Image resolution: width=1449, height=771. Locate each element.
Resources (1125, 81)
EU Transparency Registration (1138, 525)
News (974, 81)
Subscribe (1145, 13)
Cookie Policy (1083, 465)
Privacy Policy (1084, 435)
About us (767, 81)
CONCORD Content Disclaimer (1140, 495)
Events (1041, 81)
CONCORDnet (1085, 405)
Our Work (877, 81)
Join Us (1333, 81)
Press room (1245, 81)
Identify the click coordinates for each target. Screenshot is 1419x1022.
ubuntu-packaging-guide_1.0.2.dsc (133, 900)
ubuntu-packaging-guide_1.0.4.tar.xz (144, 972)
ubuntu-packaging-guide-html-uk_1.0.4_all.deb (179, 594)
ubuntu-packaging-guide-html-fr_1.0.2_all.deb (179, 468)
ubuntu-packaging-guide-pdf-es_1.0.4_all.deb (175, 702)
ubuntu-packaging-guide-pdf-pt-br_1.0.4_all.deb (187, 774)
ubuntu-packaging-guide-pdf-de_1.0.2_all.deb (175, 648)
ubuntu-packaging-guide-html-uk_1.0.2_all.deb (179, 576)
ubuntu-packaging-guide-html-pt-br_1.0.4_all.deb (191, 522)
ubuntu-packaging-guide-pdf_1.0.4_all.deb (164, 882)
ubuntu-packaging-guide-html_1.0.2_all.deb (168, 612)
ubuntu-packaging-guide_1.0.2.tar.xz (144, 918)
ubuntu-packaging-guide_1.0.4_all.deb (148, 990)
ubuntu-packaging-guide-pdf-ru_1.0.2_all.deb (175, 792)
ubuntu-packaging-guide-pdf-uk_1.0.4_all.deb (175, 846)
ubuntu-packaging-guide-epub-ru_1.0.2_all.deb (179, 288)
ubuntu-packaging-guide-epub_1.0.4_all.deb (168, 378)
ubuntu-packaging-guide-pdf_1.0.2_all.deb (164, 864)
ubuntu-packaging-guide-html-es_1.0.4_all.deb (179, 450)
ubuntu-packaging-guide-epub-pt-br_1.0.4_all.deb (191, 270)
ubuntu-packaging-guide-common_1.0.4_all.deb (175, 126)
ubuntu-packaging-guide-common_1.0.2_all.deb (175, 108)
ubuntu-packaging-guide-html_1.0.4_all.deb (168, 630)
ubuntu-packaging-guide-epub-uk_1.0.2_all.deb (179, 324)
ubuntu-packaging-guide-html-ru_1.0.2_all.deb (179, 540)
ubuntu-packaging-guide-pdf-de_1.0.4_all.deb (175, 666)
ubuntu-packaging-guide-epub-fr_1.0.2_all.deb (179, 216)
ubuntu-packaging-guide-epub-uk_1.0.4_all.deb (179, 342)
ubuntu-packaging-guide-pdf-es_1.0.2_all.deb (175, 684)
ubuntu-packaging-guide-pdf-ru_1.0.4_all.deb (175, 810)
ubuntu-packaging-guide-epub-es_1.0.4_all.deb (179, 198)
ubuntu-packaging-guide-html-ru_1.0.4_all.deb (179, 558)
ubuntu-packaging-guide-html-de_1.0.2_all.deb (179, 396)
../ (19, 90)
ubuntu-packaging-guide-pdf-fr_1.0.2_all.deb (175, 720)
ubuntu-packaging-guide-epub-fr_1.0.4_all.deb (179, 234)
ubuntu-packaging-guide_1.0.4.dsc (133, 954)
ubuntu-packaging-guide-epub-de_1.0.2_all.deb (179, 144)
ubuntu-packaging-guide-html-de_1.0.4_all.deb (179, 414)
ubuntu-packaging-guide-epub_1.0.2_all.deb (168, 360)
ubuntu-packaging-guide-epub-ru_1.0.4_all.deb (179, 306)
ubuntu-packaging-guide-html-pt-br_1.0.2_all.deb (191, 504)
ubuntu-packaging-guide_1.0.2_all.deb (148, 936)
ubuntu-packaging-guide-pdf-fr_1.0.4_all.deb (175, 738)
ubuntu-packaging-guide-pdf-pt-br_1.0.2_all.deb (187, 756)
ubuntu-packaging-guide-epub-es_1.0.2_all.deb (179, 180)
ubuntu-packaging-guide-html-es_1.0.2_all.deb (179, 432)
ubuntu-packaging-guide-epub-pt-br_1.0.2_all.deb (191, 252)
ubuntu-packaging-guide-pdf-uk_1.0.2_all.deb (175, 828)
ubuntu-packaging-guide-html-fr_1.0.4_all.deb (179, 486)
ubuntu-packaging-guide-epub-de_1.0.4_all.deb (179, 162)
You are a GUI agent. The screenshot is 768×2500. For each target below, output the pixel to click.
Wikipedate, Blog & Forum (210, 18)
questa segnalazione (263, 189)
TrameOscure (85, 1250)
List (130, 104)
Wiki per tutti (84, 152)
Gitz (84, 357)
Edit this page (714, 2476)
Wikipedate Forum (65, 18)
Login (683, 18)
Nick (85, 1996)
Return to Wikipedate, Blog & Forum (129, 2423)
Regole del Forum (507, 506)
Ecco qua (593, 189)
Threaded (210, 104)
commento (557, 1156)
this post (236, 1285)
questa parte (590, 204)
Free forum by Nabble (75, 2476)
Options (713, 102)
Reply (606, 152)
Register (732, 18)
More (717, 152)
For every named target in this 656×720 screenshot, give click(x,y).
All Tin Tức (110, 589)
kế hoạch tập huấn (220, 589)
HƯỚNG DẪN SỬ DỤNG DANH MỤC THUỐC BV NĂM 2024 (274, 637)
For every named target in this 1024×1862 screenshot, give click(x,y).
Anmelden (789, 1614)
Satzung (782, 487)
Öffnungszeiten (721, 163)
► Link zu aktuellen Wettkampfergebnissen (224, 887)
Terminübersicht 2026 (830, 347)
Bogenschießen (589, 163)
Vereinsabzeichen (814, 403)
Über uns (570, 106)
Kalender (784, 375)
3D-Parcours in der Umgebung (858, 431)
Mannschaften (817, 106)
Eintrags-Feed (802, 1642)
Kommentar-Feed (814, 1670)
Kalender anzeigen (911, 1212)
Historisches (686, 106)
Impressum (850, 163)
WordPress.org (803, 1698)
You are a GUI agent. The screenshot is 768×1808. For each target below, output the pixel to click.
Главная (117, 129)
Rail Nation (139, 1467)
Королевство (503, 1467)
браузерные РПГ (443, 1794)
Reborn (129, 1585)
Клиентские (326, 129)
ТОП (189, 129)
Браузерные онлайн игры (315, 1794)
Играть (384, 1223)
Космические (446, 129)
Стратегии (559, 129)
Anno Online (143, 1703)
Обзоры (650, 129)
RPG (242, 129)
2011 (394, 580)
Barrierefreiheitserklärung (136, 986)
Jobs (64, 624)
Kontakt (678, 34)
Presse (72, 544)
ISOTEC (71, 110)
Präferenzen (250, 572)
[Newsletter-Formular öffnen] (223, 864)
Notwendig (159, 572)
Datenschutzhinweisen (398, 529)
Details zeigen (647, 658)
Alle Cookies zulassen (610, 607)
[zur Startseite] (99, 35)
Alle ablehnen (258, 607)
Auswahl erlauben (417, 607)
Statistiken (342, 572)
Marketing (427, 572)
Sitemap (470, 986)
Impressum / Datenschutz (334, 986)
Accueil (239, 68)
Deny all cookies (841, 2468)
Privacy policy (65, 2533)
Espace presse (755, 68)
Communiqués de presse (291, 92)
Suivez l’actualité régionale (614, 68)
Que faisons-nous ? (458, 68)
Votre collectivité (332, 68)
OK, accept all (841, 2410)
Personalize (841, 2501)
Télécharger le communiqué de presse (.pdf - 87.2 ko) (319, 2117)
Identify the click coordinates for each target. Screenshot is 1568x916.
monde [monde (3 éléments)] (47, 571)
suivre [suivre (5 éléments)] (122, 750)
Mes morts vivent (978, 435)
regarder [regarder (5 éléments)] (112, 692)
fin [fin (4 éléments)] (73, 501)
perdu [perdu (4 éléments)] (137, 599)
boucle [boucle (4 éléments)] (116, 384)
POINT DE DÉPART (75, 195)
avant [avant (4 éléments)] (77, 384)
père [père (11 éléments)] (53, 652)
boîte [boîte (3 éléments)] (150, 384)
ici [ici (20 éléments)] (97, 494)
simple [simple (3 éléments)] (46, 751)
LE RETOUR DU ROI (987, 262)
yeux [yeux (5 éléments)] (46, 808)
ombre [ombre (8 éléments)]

────────

● Task to complete:
When the line with "CONCORDnet (1085, 405)" is reached in the data above, begin copying, and stop after the line with "ubuntu-packaging-guide-pdf-pt-br_1.0.4_all.deb (187, 774)"; copy each line exactly, both ends included.

● Task solution:
CONCORDnet (1085, 405)
Our Work (877, 81)
Join Us (1333, 81)
Press room (1245, 81)
Identify the click coordinates for each target. Screenshot is 1419x1022.
ubuntu-packaging-guide_1.0.2.dsc (133, 900)
ubuntu-packaging-guide_1.0.4.tar.xz (144, 972)
ubuntu-packaging-guide-html-uk_1.0.4_all.deb (179, 594)
ubuntu-packaging-guide-html-fr_1.0.2_all.deb (179, 468)
ubuntu-packaging-guide-pdf-es_1.0.4_all.deb (175, 702)
ubuntu-packaging-guide-pdf-pt-br_1.0.4_all.deb (187, 774)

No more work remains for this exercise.